Trying to set up a two way SSL connection between two production servers. A client machine will connect to a Laravel route with a certificate and pass an xml payload. There should be a two way ssl handshake between the apache server on the production machine and the client machine.
I'm using this apache Directory setting on the production machine:
<Directory /var/www/vhosts/subdomain/html/routename>
SSLVerifyClient require
SSLVerifyDepth 5
SSLOptions +FakeBasicAuth
SSLRequireSSL
SSLRequire %{SSL_CLIENT_S_DN_O} eq "company name"

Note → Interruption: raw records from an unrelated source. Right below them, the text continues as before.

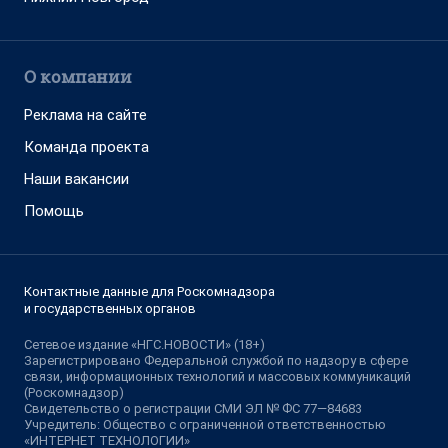
О компании
Реклама на сайте
Команда проекта
Наши вакансии
Помощь
Контактные данные для Роскомнадзора
и государственных органов
Сетевое издание «НГС.НОВОСТИ» (18+)
Зарегистрировано Федеральной службой по надзору в сфере
связи, информационных технологий и массовых коммуникаций
(Роскомнадзор)
Свидетельство о регистрации СМИ ЭЛ № ФС 77—84683
Учредитель: Общество с ограниченной ответственностью
«ИНТЕРНЕТ ТЕХНОЛОГИИ»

SSLCipherSuite ALL:!ADH:!EXPORT56:RC4+RSA:+HIGH:+MEDIUM:+LOW:+SSLv2:+EXP:+eNULL
SSLOptions +StdEnvVars +ExportCertData +OptRenegotiate
</Directory>
I've set the following in .htaccess
<IfModule mod_rewrite.c>
<IfModule mod_rewrite.c>
SSLOptions +StdEnvVars
SSLOptions +ExportCertData
<IfModule mod_negotiation.c>
Options -MultiViews
</IfModule>
RewriteEngine On
# Redirect Trailing Slashes...
RewriteRule ^(.*)/$ /$1 [L,R=301]
# Handle Front Controller...
RewriteCond %{REQUEST_FILENAME} !-d
RewriteCond %{REQUEST_FILENAME} !-f
RewriteRule ^ index.php [L]
</IfModule>
The Laravel route is still accepting connections from machines that are not using certificates at all or with certs meeting the SSL_CLIENT_S_DN_O requirement. Seems the mod_rewrite is taking precedence over the Directory ssl requirement. Thank you in advance for aAny basic advice. Any ideas much appreciated.